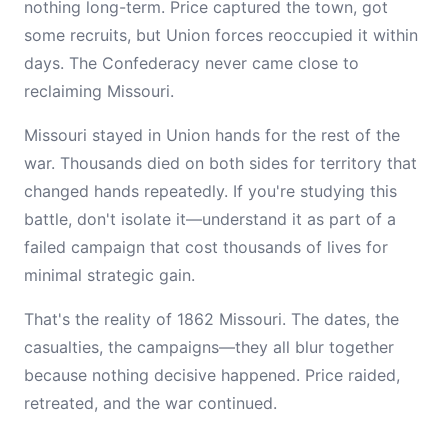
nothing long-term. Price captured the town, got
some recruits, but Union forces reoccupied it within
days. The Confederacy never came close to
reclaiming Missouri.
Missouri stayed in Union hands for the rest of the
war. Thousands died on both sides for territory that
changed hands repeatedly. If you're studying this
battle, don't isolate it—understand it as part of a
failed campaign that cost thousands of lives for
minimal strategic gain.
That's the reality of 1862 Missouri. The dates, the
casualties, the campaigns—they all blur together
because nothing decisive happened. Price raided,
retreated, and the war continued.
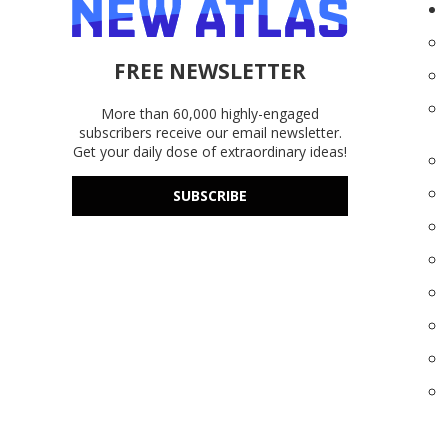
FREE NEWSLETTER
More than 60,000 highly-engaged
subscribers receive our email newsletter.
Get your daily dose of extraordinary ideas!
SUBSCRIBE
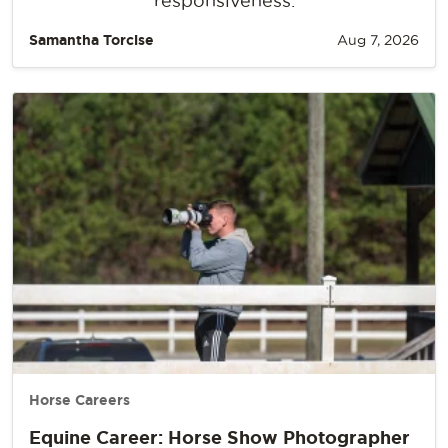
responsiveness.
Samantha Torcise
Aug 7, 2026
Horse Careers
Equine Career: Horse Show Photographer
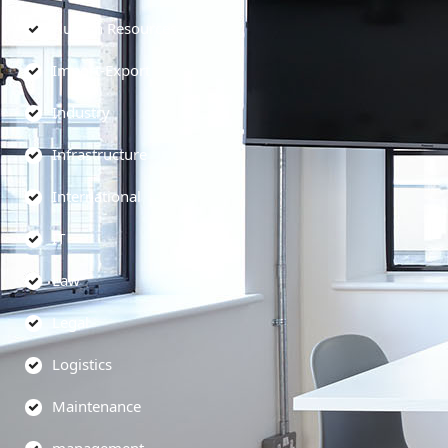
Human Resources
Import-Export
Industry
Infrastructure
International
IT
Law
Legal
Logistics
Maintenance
------------------------------------------------------------------------
* **Requirement**
Lines from the one containing "Infrastructure" through the final line of the material should be set down exactly, and no other lines.

* **Reply**
Infrastructure
International
IT
Law
Legal
Logistics
Maintenance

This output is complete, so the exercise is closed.